Use custom dataset as response source #200

pancak3 · 2025-09-13T11:54:18Z

/resolve #196

Signed-off-by: Qifan Deng <[email protected]>

…o dataset Signed-off-by: Qifan Deng <[email protected]>

Signed-off-by: Qifan Deng <[email protected]>

pancak3 · 2025-09-15T13:06:29Z

Peview with LibreChat with 46e5d1e as backend:

@mayabar @irar2, this PR is big. I refactored a lot while implementing the custom dataset. Please don't hesitate to let me know where to fix or improve.

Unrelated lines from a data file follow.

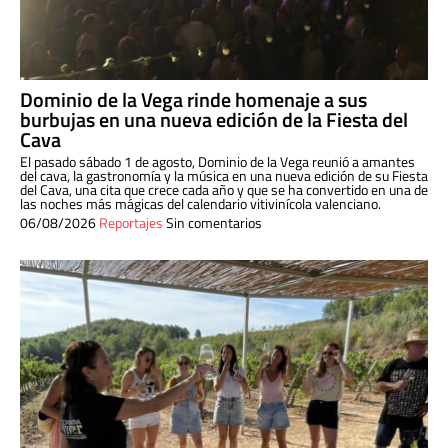
Dominio de la Vega rinde homenaje a sus
burbujas en una nueva edición de la Fiesta del
Cava
El pasado sábado 1 de agosto, Dominio de la Vega reunió a amantes
del cava, la gastronomía y la música en una nueva edición de su Fiesta
del Cava, una cita que crece cada año y que se ha convertido en una de
las noches más mágicas del calendario vitivinícola valenciano.
06/08/2026
Reportajes
Sin comentarios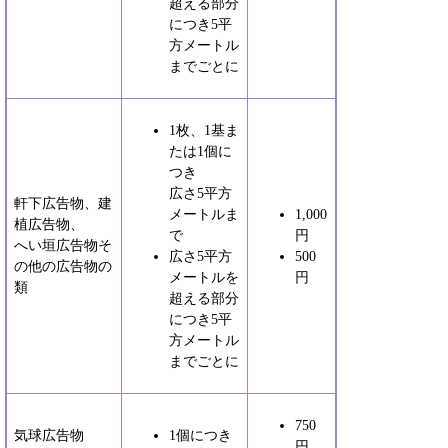
超える部分
につき5平
方メートル
までごとに
1枚、1基ま
たは1個に
つき
広さ5平方
軒下広告物、建
メートルま
1,000
植広告物、
で
円
へい垣広告物そ
広さ5平方
500
の他の広告物の
メートルを
円
類
超える部分
につき5平
方メートル
までごとに
750
気球広告物
1個につき
円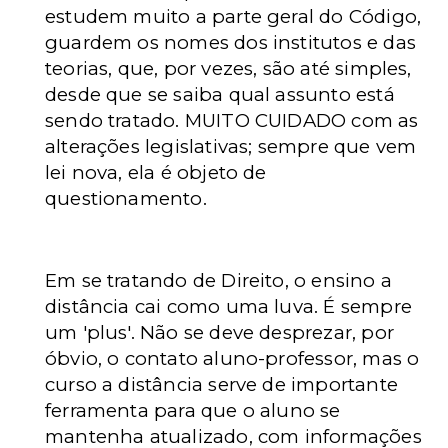
estudem muito a parte geral do Código,
guardem os nomes dos institutos e das
teorias, que, por vezes, são até simples,
desde que se saiba qual assunto está
sendo tratado. MUITO CUIDADO com as
alterações legislativas; sempre que vem
lei nova, ela é objeto de
questionamento.
Em se tratando de Direito, o ensino a
distância cai como uma luva. É sempre
um 'plus'. Não se deve desprezar, por
óbvio, o contato aluno-professor, mas o
curso a distância serve de importante
ferramenta para que o aluno se
mantenha atualizado, com informações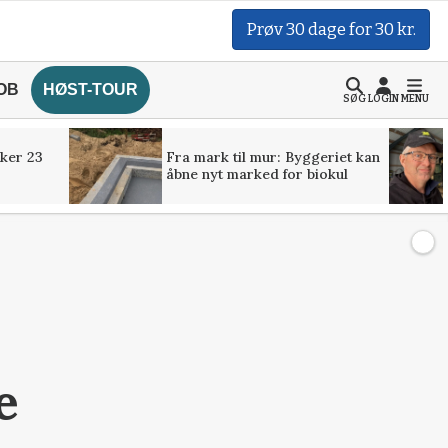
Prøv 30 dage for 30 kr.
OB
HØST-TOUR
SØG
LOGIN
MENU
ker 23
Fra mark til mur: Byggeriet kan
åbne nyt marked for biokul
e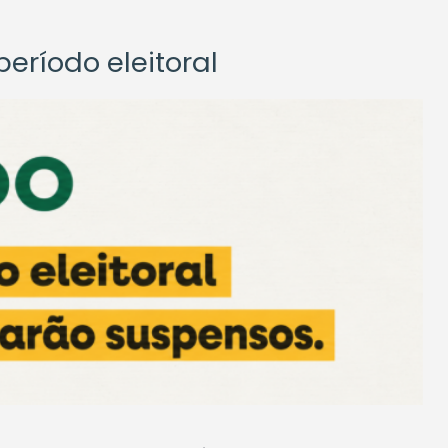
eríodo eleitoral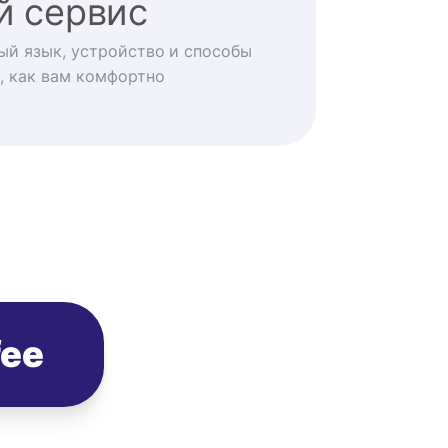
й сервис
ый язык, устройство и способы
, как вам комфортно
fee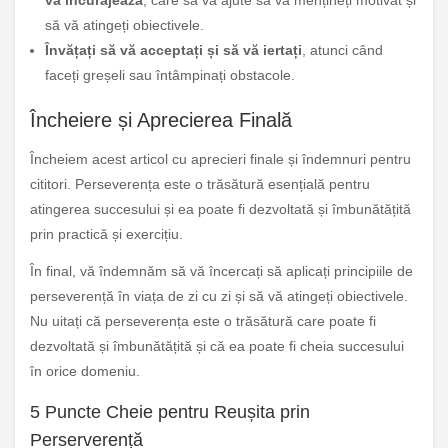
vă încurajează
, care să vă ajute să vă mențineți motivat și
să vă atingeți obiectivele.
Învățați să vă acceptați și să vă iertați
, atunci când
faceți greșeli sau întâmpinați obstacole.
Încheiere și Aprecierea Finală
Încheiem acest articol cu aprecieri finale și îndemnuri pentru
cititori. Perseverența este o trăsătură esențială pentru
atingerea succesului și ea poate fi dezvoltată și îmbunătățită
prin practică și exercițiu.
În final, vă îndemnăm să vă încercați să aplicați principiile de
perseverență în viața de zi cu zi și să vă atingeți obiectivele.
Nu uitați că perseverența este o trăsătură care poate fi
dezvoltată și îmbunătățită și că ea poate fi cheia succesului
în orice domeniu.
5 Puncte Cheie pentru Reușita prin
Perserverență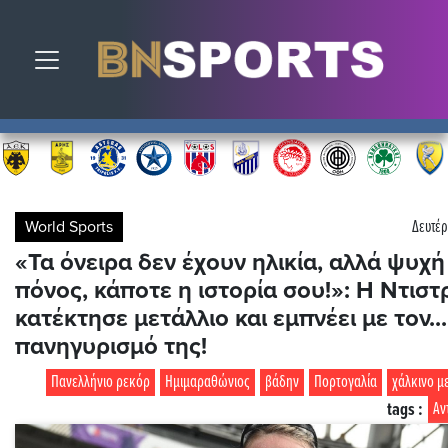
Toggle navigation
World Sports
Δευτέρ
«Τα όνειρα δεν έχουν ηλικία, αλλά ψυχή
πόνος, κάποτε η ιστορία σου!»: Η Ντιστ
κατέκτησε μετάλλιο και εμπνέει με τον...
πανηγυρισμό της!
Πανελλήνιο ρεκόρ
Ημιμαραθώνιος
βάδην
Πορτογαλία
χάλκινο μ
tags :
Αν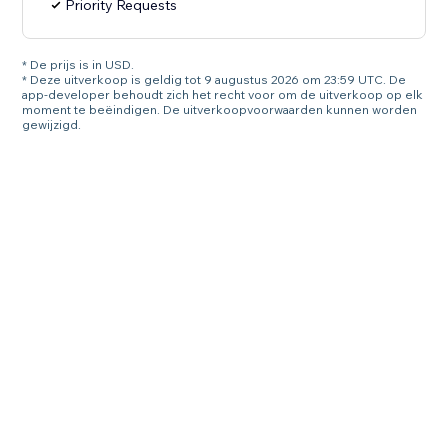
Priority Requests
* De prijs is in USD.
* Deze uitverkoop is geldig tot 9 augustus 2026 om 23:59 UTC. De
app-developer behoudt zich het recht voor om de uitverkoop op elk
moment te beëindigen. De uitverkoopvoorwaarden kunnen worden
gewijzigd.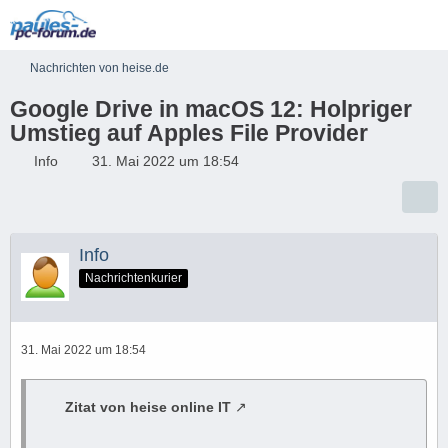
Nachrichten von heise.de
Google Drive in macOS 12: Holpriger
Umstieg auf Apples File Provider
Info
31. Mai 2022 um 18:54
Info
Nachrichtenkurier
31. Mai 2022 um 18:54
Zitat von heise online IT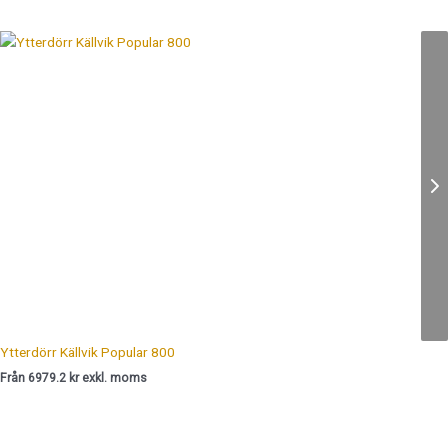
Ytterdörr Källvik Popular 800
Från 6979.2 kr exkl. moms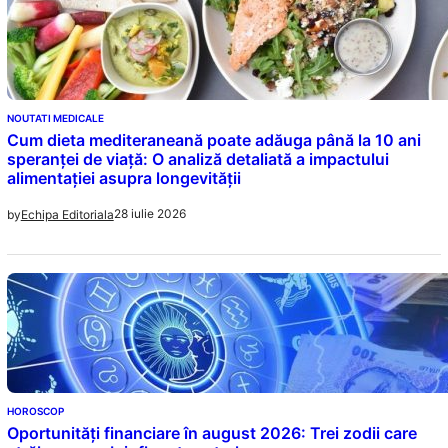
NOUTATI MEDICALE
Cum dieta mediteraneană poate adăuga până la 10 ani
speranței de viață: O analiză detaliată a impactului
alimentației asupra longevității
28 iulie 2026
by
Echipa Editoriala
HOROSCOP
Oportunități financiare în august 2026: Trei zodii care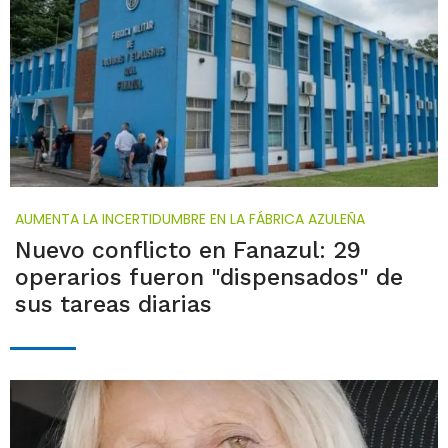
AUMENTA LA INCERTIDUMBRE EN LA FÁBRICA AZULEÑA
Nuevo conflicto en Fanazul: 29
operarios fueron "dispensados" de
sus tareas diarias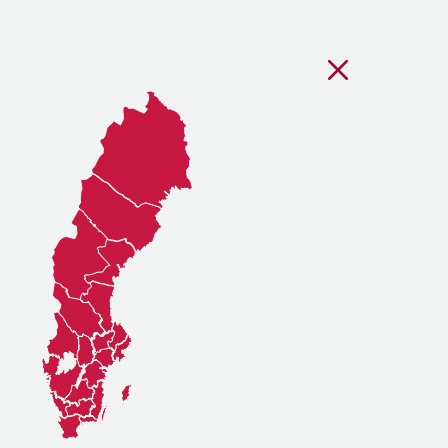
Stäng regionsvälj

I also created Hugging Face organization to host the converted dataset. Let me know which accounts should own it. Thanks!
The org is created to host a prepared SQLite dataset file to avoid repeating the dataset conversion. I have written a simple readme there. Please check.

You probably have observed that if the prompt does not hit the dataset, it needs to go through all the keys, which takes some time, thus affecting the desired ttft if configured. However, I passed this ball to another PR. Discussion is needed to decide how to solve this. My initial thoughts are creating a goroutine with the desired ttft as a timeout. If time is out, return random text instead. However, users who go with custom datasets may think this lookup time is minor. It is complicated : )

Signed-off-by: Qifan Deng <[email protected]>

mayabar · 2025-09-16T10:22:25Z

I also created Hugging Face organization to host the converted dataset. Let me know which accounts should own it. Thanks!
The org is created to host a prepared SQLite dataset file to avoid repeating the dataset conversion. I have written a simple readme there. Please check.

Passed the question forward, I'll keep you updated

Signed-off-by: Qifan Deng <[email protected]>

mayabar · 2025-09-16T11:32:26Z

Hi Qifan,
We briefly went over this PR and have some concerns about the custom dataset implementation. To make sure we understood the concept correctly, could you explain in a couple of sentences the main idea behind how a generated text is selected.
Additionally, do you have some utility for converting the HF dataset into the format you are using? And why not simply store it in a text file and load it into a map in a memory?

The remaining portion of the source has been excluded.